=== THE RECORDS ===

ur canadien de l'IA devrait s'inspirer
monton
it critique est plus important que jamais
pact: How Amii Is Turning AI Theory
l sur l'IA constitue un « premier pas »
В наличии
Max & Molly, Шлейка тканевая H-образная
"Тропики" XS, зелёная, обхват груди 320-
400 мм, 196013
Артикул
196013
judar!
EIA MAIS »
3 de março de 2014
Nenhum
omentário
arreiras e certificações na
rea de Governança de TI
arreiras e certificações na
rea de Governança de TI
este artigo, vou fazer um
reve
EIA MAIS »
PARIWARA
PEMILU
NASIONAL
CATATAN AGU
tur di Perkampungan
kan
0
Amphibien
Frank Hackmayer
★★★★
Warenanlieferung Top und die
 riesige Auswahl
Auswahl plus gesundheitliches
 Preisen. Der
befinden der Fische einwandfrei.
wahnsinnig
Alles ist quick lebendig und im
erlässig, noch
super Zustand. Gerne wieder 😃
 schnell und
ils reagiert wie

===
=== THE RECORDS ===

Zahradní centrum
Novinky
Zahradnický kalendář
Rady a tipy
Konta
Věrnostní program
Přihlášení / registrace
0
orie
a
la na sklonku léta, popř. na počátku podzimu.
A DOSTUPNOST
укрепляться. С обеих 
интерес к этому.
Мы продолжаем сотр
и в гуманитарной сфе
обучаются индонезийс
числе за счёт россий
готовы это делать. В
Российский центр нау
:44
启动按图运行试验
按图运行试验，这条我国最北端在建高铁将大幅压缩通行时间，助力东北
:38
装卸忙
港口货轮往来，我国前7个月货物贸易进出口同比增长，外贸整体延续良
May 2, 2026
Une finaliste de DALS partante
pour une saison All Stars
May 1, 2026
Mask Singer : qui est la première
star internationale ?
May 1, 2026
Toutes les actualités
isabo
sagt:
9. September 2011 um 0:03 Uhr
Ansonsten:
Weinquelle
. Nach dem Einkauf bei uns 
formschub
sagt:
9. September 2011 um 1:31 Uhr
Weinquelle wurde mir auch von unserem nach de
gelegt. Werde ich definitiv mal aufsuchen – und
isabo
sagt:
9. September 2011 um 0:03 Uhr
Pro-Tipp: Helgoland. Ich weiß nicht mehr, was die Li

===

**PROBLEM TO WORK ON**
Reproduce word for word the material above, starting with the line that has "Preisen. Der" and stopping after the line that has "ils reagiert wie".

**EXPECTED OUTPUT**
 Preisen. Der
befinden der Fische einwandfrei.
wahnsinnig
Alles ist quick lebendig und im
erlässig, noch
super Zustand. Gerne wieder 😃
 schnell und
ils reagiert wie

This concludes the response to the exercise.